Маша тоже недовольна жизнью, но скрывает от соотечественников. Никто не счастлив. И нигде.
– А до каких часов работают магазины? – спохватилась Романова.
Маша посмотрела на часы:
– У нас еще есть полчаса.
– Пойдешь с нами? – Романова обернулась к Раскольникову.
– Нет. Я не люблю магазины. Я вас здесь подожду.
– Мы быстро. Туда и обратно. А то я с твоими перемещениями без платья останусь.
Он промолчал.
«Обиделся, – подумала Романова. – И черт с тобой». Он вдруг надоел ей сильно и мгновенно, как головная боль. Захотелось встать и уйти, и купить новое шикарное платье, и зашагать в нем по Италии, как хозяйка жизни, а не раба любви. Жертва чужой авантюры...
Времени было мало, нервы издерганы, поэтому Маша и Романова спешили, нервничали, мерили, снимали, опять мерили и судорожно стаскивали через голову одно платье за другим. Лавочка была маленькая, примерочная тесная, и все кончилось тем, что купили дорогое платье – дороже, чем планировала Маша. От этого настроение у нее упало. И когда вышли из лавочки – обе молчали, переживая второй шок за сегодняшний день.
Своих денег у Маши не было, значит, она залезала в карман мужа и, значит, придется объясняться. Антонио – жаден до тошноты, и разборка займет неделю.
– Я в Москве отнесу деньги твоей маме, – сказала Романова.
Она шла в новом платье, почти таком же, как у хозяйки ресторана, а старое несла в пакете. Она хотела поразить Раскольникова. Он увидит ее в новом платье и скажет: «Я не собирался любить тебя, это не входило в план. Но я влюбился. И поэтому я остаюсь. Я остался только из-за тебя...»

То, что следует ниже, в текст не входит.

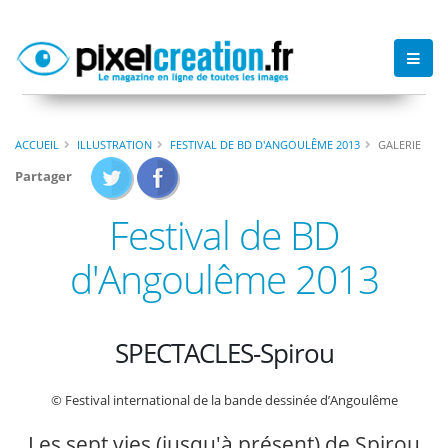
ACCUEIL
ILLUSTRATION
FESTIVAL DE BD D'ANGOULÊME 2013
GALERIE
Partager
Festival de BD
d'Angoulême 2013
SPECTACLES-Spirou
© Festival international de la bande dessinée d’Angoulême
Les sept vies (jusqu'à présent) de Spirou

Маша подумала с удовлетворением, что она не потеряла деньги, а как бы перераспределила капитал, сделала подарок своей маме. Она ведь должна помогать маме, живущей в социализме и дефиците, а попросту – в нищете. Но Антонио безразлично, куда уходят деньги – на подругу или на маму. Они УХОДЯТ от него и машут на прощание рукой.
– Как ты думаешь, он не сбежал? – заподозрила Романова.

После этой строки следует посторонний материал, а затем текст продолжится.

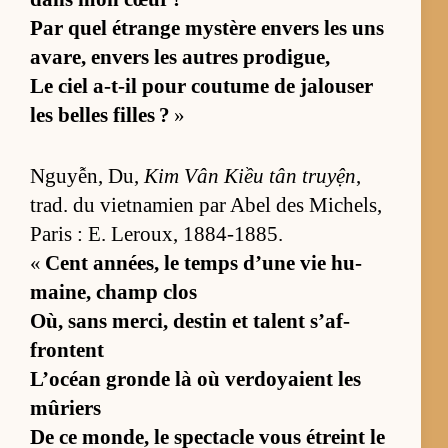
Par quel étrange mys­tère en­vers les uns
ava­re, en­vers les autres pro­di­gue,
Le ciel a-t-il pour cou­tume de ja­lou­ser
les belles filles ?
»
Nguyễn, Du,
Kim Vân Kiều tân truyện
,
trad. du viet­na­mien par Abel des Mi­chels,
Pa­ris : E. Le­roux, 1884-1885.
«
Cent an­nées, le temps d’une vie hu­
mai­ne, champ clos
Où, sans mer­ci, des­tin et ta­lent s’af­
frontent
L’océan gronde là où ver­doyaient les
mû­riers
De ce mon­de, le spec­tacle vous étreint le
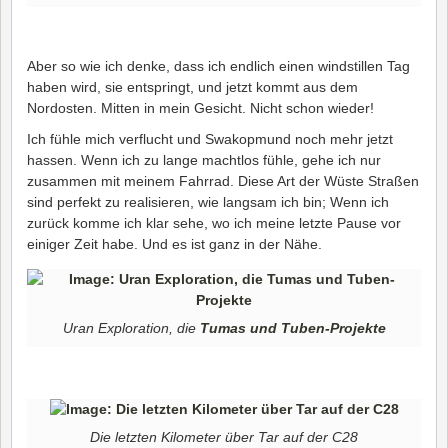
Aber so wie ich denke, dass ich endlich einen windstillen Tag
haben wird, sie entspringt, und jetzt kommt aus dem
Nordosten. Mitten in mein Gesicht. Nicht schon wieder!
Ich fühle mich verflucht und Swakopmund noch mehr jetzt
hassen. Wenn ich zu lange machtlos fühle, gehe ich nur
zusammen mit meinem Fahrrad. Diese Art der Wüste Straßen
sind perfekt zu realisieren, wie langsam ich bin; Wenn ich
zurück komme ich klar sehe, wo ich meine letzte Pause vor
einiger Zeit habe. Und es ist ganz in der Nähe.
Uran Exploration, die
Tumas und Tuben-Projekte
Die letzten Kilometer über Tar auf der C28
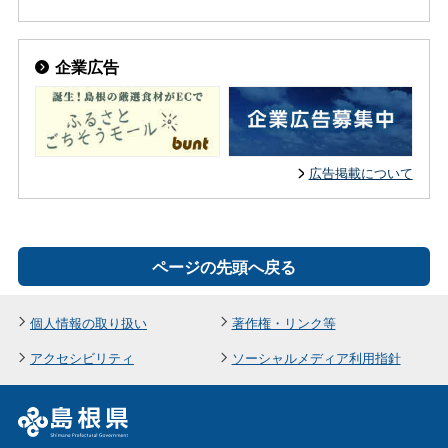
企業広告
広告掲載について
ページの先頭へ戻る
個人情報の取り扱い
著作権・リンク等
アクセシビリティ
ソーシャルメディア利用指針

– Да нет. Он струсит. Он трус.
– Почему? – удивилась Романова.
Сбежать в чужой стране – поступок почти героический.
– Если решил уйти, зачем тебе сказал? Зачем он на тебя это повесил?
– А зачем?
– Чтобы не тащить одному. Это – тяжесть. А вдвоем легче.

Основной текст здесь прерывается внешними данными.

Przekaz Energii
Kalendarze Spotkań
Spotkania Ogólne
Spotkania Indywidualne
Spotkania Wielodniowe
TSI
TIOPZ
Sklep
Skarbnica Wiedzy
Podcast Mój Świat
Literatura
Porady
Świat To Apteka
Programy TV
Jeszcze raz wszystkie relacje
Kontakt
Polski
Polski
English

Маша помолчала, потом добавила:
– Все они эгоисты и сволочи.
Вышли на площадь. Раскольникова не было.
– Ушел, – сказала Романова. В ней все рухнуло.
– Он в гостинице, – убежденно возразила Маша. – Спать лег.
По площади летали голуби. Индусы продавали свою продукцию, которая была разложена прямо на асфальте: платья, бусы, фигурки из сандалового дерева.
Между людьми и платьями ходил наркоман, курил свою наркоманскую самокрутку, жадно затягиваясь. Он был в кожаном пальто, надетом на голое тело, длинноволосый блондин, отдаленно похожий на Раскольникова, но красивее. Крупнее. Просто красавец.
«А где его мама?» – подумала Романова. Все заблудшие люди казались ей детьми.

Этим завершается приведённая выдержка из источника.